Bir telefonun esirgendiği o insanlar, karantinalarda, yoğun bakımlarda, entübe hallerde, yada kendi kendilerine aranmayan, sorulmayan evlerinde kopup gittiler bu dünyadan sessiz sedasız!
O kadar çok sala okundu ki camilerden!
Kim öldü, kim kaldı?
Kim ne bilebildi, kim ne duyabildi?
Kimin doğru düzgün haberi olabildi?
“Bir garip ölmüş diyeler/ Üç günden sonra duyalar / Soğuk su ile yuyalar/ Şöyle garip bencileyin” diyordu ya Yunus.
Onun dediğine döndü. En yakınlar dahi yaklaşamadı cenazelere…
Üç beş kişiyle cenazeleri kaldırıldı bu dünyadan ayrılanların.
Yetişen yetişti. Yetişemeyenler, gidemeyenler, ağladı kaldı arkalarından sessizce.
Bir dizi hayal kırıklığıyla birlikte!
*****
Aradan geçti birkaç yıl! Maskeler çıkmış, mesafeler sıfırlanmış, maskelerin kapattığı yüzler, ortada!
Dost kim, arkadaş kim, yakın kim, akraba kim, kardeş kim, komşu kim her şey dökülmüş meydana!
Sınanan sınanana bir vaziyette!
Lakin, kimsenin umurunda değil!
Sınanma ne? Kim sınanmış? Niye sınanmış? Kim inanmış? Kim ben şurada yanlış yaptım diye pişmanlık duymuş?
Bir dizi hayal kırıklığı demiştik ya!
O dizinin üzerine ekleyin birkaç dizi hayal kırıklığı daha, katmerli hayal kırıklığımız olsun, bir işe yarayacaksa!
İnsanlar ne mi yapıyor?
Geçmiş geçmişte kaldı diyorlar!
Hayal kırıklıklarına sebep olanlar var ya, hiçbir şey olmamış gibi yine kolunuza giriyorlar!
Bir ara bir yemek yiyelim! Bir kahve içelim! Az biraz dertleşelim diyorlar, yalandan!
Sonrası mı?
Bir daha rast gelinceye, karşılaşıncaya kadar kim kime dumduma!
Pandemi sonrasının perdeleri aralandığında görülen manzarayı mı merak ediyorsunuz?
Ne laflar samimi, ne dost bilinenler, ne tavırlar, ne davranışlar!

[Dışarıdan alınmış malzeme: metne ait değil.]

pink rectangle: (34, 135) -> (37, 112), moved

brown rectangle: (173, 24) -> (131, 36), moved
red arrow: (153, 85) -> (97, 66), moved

Kaçak güreşenlerin, kaçamak ve yapmacık tavırlarıyla dolu her yer!
Bir dizi hayal kırıklığı!
*****
Hayal ne, kırılsa ne, kırılmasa ne, yaşansa ne, yaşanmasa ne? Zaten bu işlere bir aldıran, bir kafa yoran, bir akıl aşındıran olsaydı, ortalık sakinleşir, her yere huzur ve sükun hakim olurdu!
Hayal kırıklığı yaşamadığımız hiçbir şey kalmadı! Gönül alma tenezzülünde dahi bulunulmuyor!

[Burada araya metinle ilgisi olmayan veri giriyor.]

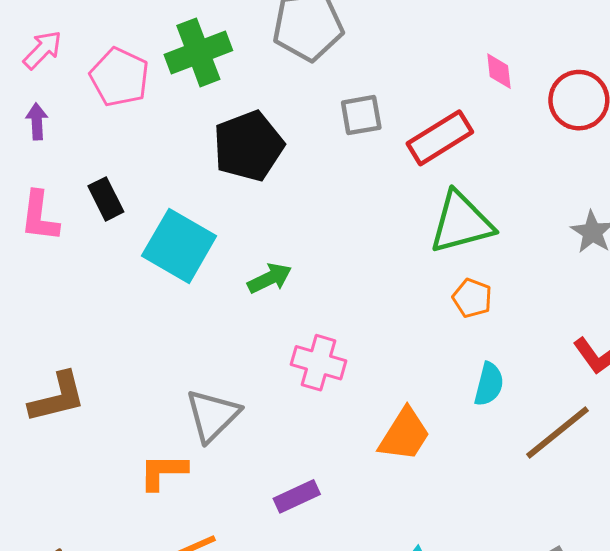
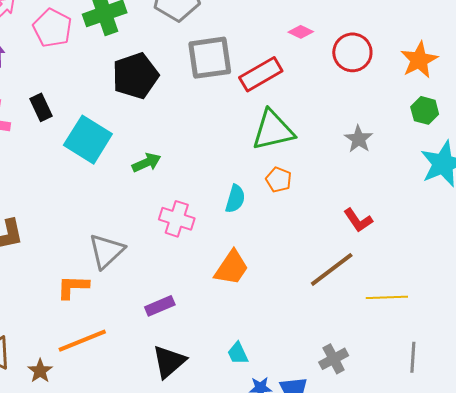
pink diamond: (499, 71) -> (301, 32), turned -60
gray square: (361, 115) -> (210, 58), size x1.6
cyan semicircle: (489, 384) -> (235, 199), moved

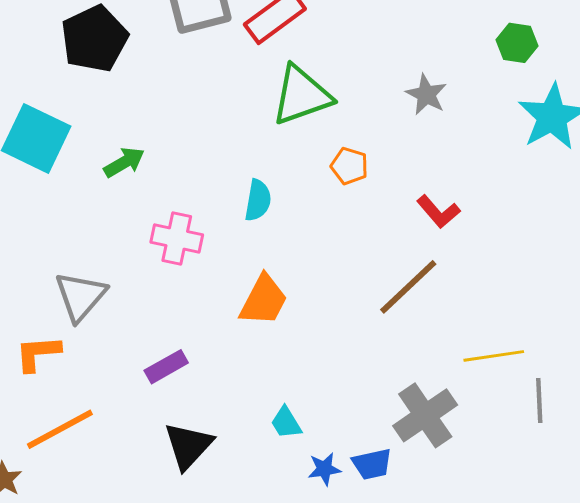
orange pentagon: (279, 180) -> (349, 166), moved
yellow line: (387, 297) -> (494, 356), moved
gray cross: (334, 359) -> (425, 415), size x1.5

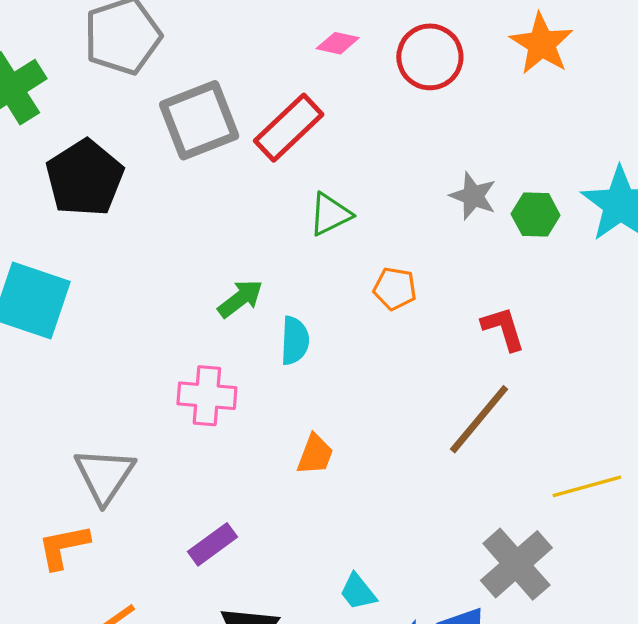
green hexagon: (517, 43) -> (536, 215), moved
green triangle: (301, 95) -> (330, 214), size x0.6
green arrow: (124, 162) -> (240, 299), moved
red L-shape: (438, 212) -> (503, 329), turned -150
orange trapezoid: (264, 300) -> (315, 454), size x0.7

Laflar ağır, dil fütursuz, yüzler sirke satıyor, abartmak, yangına körükle gitmek Pandemi sonrasının modası!
Ağlayanı, inleyeni, düşeni, şaşanı gören yok, duyan yok, bakan yok! Artık “-ecek” ve “-acak” diye biten cümleler bile kıymete bindi! Kendilerini bulunmaz Hint kumaşı saymaya başladılar! Olmadan oldular, dinleyen ve izleyenler donup kaldılar!
Yaşanan ne, bir dizi hayal kırıklığı!
O kadar çok hayal kırıklığı yaşadık ki, kırgın çiçeklere döndük her birimiz!